Faculty: Callender, Goldwynn, Hallstrom, Hill, Huyvaert, James, Kotas, Lee, McCoy, McQuesten, Nordstrom, Peterson, Salomone, Swinyard, Wootton

Mathematics is a gateway to virtually every human endeavor. It lays the foundation for the study and practice of physics, chemistry, engineering, and computer science and has proven to be an essential tool not only in biology, ecology, medicine, and economics, but also in management, marketing, and politics. Our professors conduct research in pure mathematics and apply mathematics and statistics to research in biology, physics, robotics, ecology and business. Every math major can work one-on-one with professors, often on independent study or even research projects. Mathematics majors learn problem-solving and analytical skills preparing them for leadership in a wide variety of disciplines.

Since students study mathematics for a variety of reasons, the mathematics department offers both bachelor of arts (B.A.) and bachelor of science (B.S.) degrees. The B.A. degree is appropriate for those majoring in mathematics as part of a broader interdisciplinary program or for those pursuing a second major in science, engineering, business, the humanities, or education.

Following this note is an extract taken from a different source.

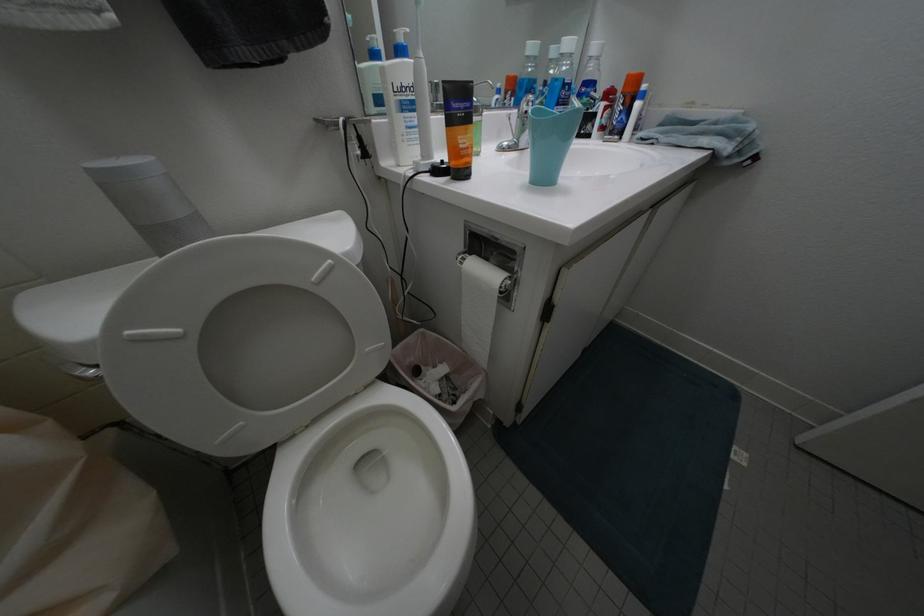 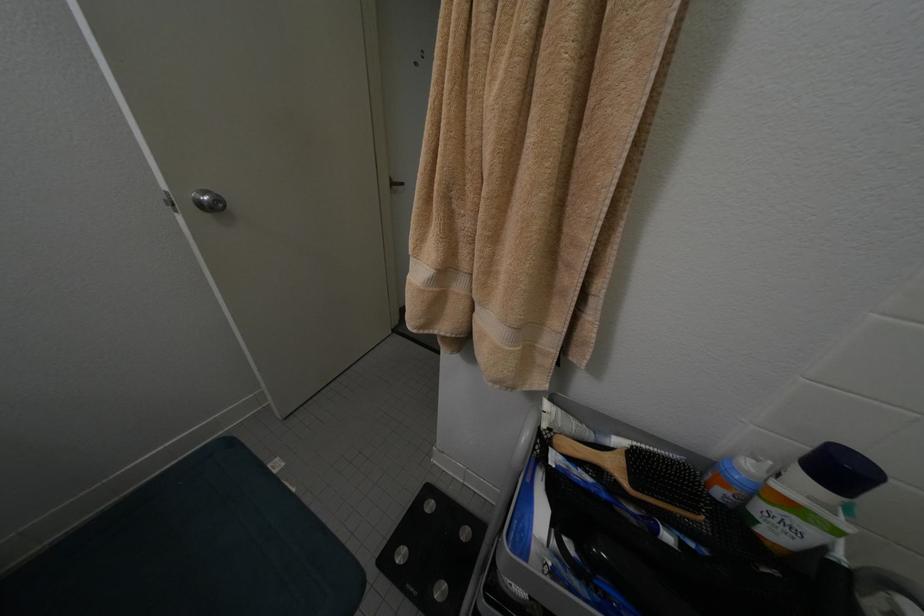 From the picture: Based on the continuous images, in which direction is the camera rotating?

The rotation direction of the camera is right-down.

The B.S. degree is intended for students who want an in-depth mathematical training in preparation for a professional career in mathematics or a closely related field. In particular, students planning to attend graduate school in mathematics, applied mathematics or a mathematically intensive scientific field should strongly consider the B.S. degree. As well, a large number of University of Portland engineering, physics, and chemistry students choose to obtain at least a minor in mathematics.

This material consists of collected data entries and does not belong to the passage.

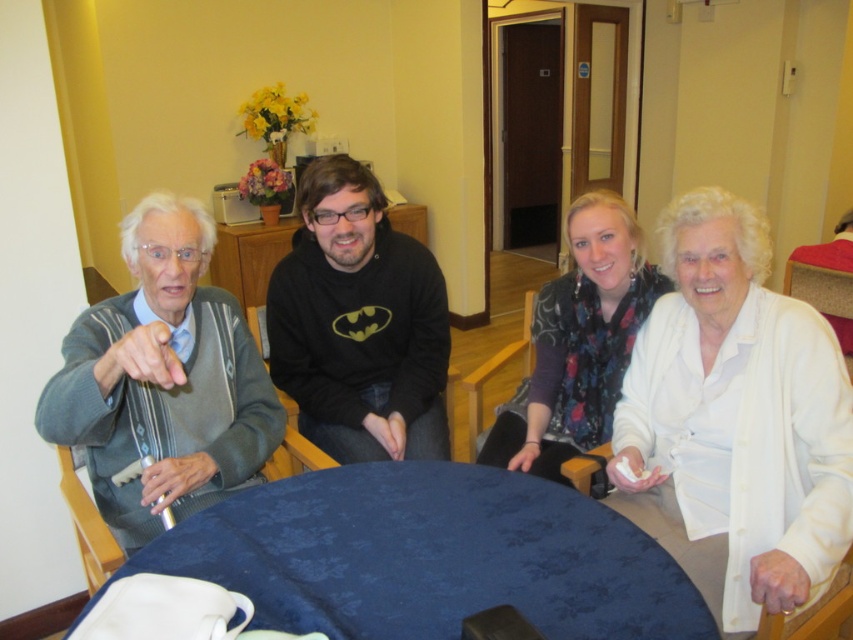 You are organizing a clothing donation drive and need to categorize items based on their size. You have a white matte cardigan at right and a floral scarf at center. Which item should you place in the large size bin?

The white matte cardigan at right has a larger size compared to the floral scarf at center, so it should be placed in the large size bin. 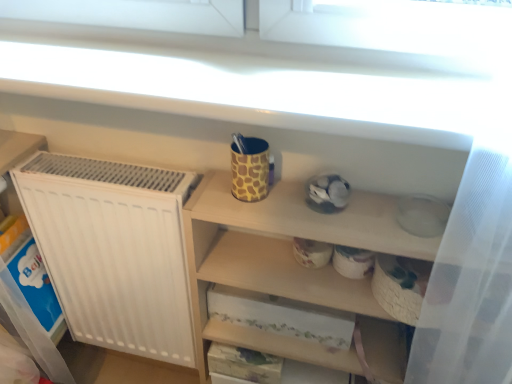 Question: From a real-world perspective, is giraffe-patterned ceramic mug at upper center positioned above or below wooden shelf at upper center?

Choices:
 (A) below
 (B) above

Answer: (B)

Question: Considering the positions of giraffe-patterned ceramic mug at upper center and wooden shelf at upper center in the image, is giraffe-patterned ceramic mug at upper center bigger or smaller than wooden shelf at upper center?

Choices:
 (A) small
 (B) big

Answer: (A)

Question: From the image's perspective, is giraffe-patterned ceramic mug at upper center above or below wooden shelf at upper center?

Choices:
 (A) below
 (B) above

Answer: (B)

Question: Would you say wooden shelf at upper center is to the left or to the right of giraffe-patterned ceramic mug at upper center in the picture?

Choices:
 (A) left
 (B) right

Answer: (B)

Question: Which is correct: wooden shelf at upper center is inside giraffe-patterned ceramic mug at upper center, or outside of it?

Choices:
 (A) outside
 (B) inside

Answer: (A)

Question: Looking at the image, does wooden shelf at upper center seem bigger or smaller compared to giraffe-patterned ceramic mug at upper center?

Choices:
 (A) small
 (B) big

Answer: (B)

Question: Relative to giraffe-patterned ceramic mug at upper center, is wooden shelf at upper center in front or behind?

Choices:
 (A) behind
 (B) front

Answer: (B) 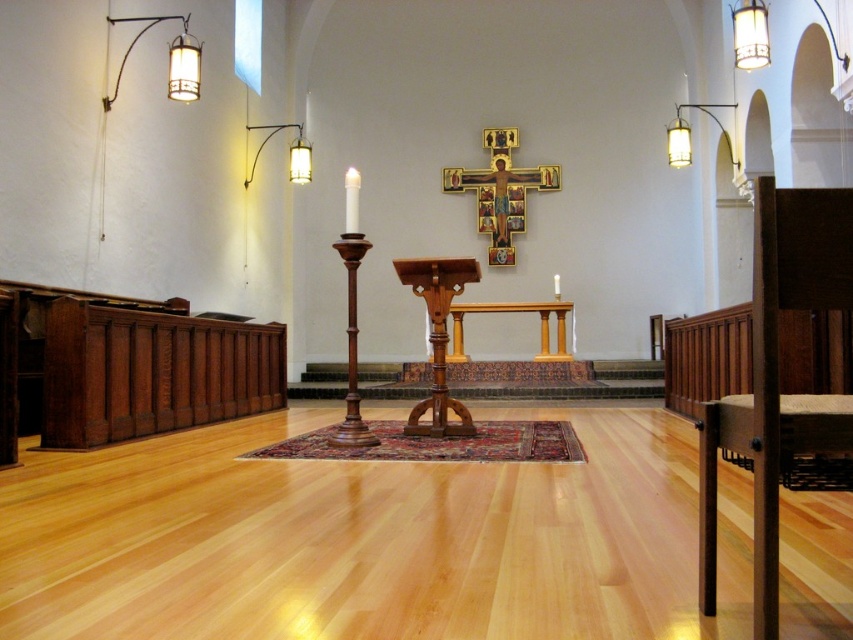 Is wooden pulpit at center shorter than metallic wall-mounted light fixture at upper left?

No.

Does point (430, 269) come behind point (183, 16)?

That is False.

Locate an element on the screen. The image size is (853, 640). wooden pulpit at center is located at coordinates (437, 337).

Where is `wooden pulpit at center`? The width and height of the screenshot is (853, 640). wooden pulpit at center is located at coordinates (437, 337).

Does metallic wall-mounted light fixture at upper left have a lesser width compared to wooden altar at center?

Yes.

Who is more distant from viewer, (189, 13) or (540, 333)?

The point (540, 333) is behind.

Does point (194, 97) come closer to viewer compared to point (461, 340)?

Yes, it is in front of point (461, 340).

Where is `metallic wall-mounted light fixture at upper left`? This screenshot has width=853, height=640. metallic wall-mounted light fixture at upper left is located at coordinates (167, 60).

Based on the photo, does wooden pulpit at center come behind metallic wall sconce at upper left?

No, wooden pulpit at center is closer to the viewer.

Where is `wooden pulpit at center`? The height and width of the screenshot is (640, 853). wooden pulpit at center is located at coordinates (437, 337). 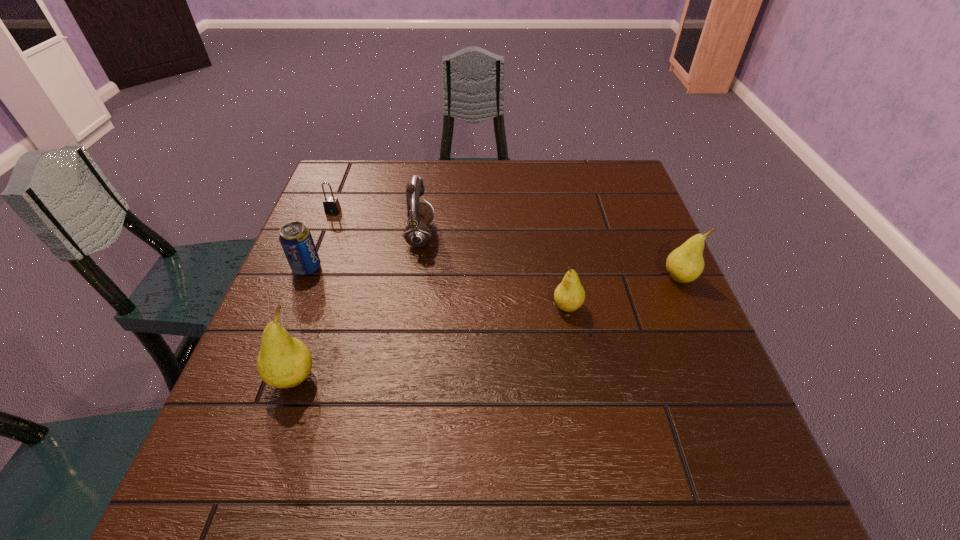 In order to click on free space between the soda and the third object from right to left in this screenshot , I will do [364, 252].

Where is `free space that is in between the farthest object and the soda`? Image resolution: width=960 pixels, height=540 pixels. free space that is in between the farthest object and the soda is located at coordinates (320, 239).

Locate an element on the screen. empty location between the nearest pear and the soda is located at coordinates (300, 323).

Locate an element on the screen. This screenshot has height=540, width=960. empty location between the nearest pear and the shortest object is located at coordinates (313, 295).

Find the location of a particular element. This screenshot has width=960, height=540. vacant area between the third object from right to left and the nearest pear is located at coordinates (357, 307).

At what (x,y) coordinates should I click in order to perform the action: click on free spot between the farthest object and the fifth object from left to right. Please return your answer as a coordinate pair (x, y). The width and height of the screenshot is (960, 540). Looking at the image, I should click on (450, 259).

The width and height of the screenshot is (960, 540). Identify the location of free spot between the farthest object and the fourth object from left to right. (376, 223).

In order to click on vacant space that's between the nearest pear and the fifth farthest object in this screenshot , I will do click(x=430, y=343).

Locate an element on the screen. free space that is in between the nearest pear and the fourth object from left to right is located at coordinates (357, 307).

Identify which object is the fifth closest to the farthest pear. Please provide its 2D coordinates. Your answer should be formatted as a tuple, i.e. [(x, y)], where the tuple contains the x and y coordinates of a point satisfying the conditions above.

[(331, 204)]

Learning Outcomes For Mathematics Majors

Mathematics graduates of the University of Portland should be able to:

  1. Demonstrate depth of knowledge in the core content areas of the discipline.
    1. Demonstrate knowledge of important definitions and results.
    2. Adequately construct elementary proofs using relevant definitions and foundational results.
  2. Apply content knowledge to solve complex mathematical problems.
    1. Identify the nature of the problem, organize relevant information and mathematical tools.
    2. Devise a strategy to develop a solution to the problem.
    3. Implement the strategy, performing relevant actions and computations, keeping an accurate record of work.
    4. Reflect on whether a strategy was successful, checking for correctness and plausibility of the solution.
  3. Demonstrate ability to construct rigorous logical arguments.
    1. Write complete, coherent, concise proofs demonstrating mathematical rigor.
    2. Employ a variety of proof techniques including direct proof, proof by contradiction and proof by induction.
    3. Write proofs involving quantified statements.
  4. Effectively communicate mathematics.
    1. Demonstrate the ability to understand professional mathematical writing.
    2. Adequately communicate mathematical ideas orally and/or in writing.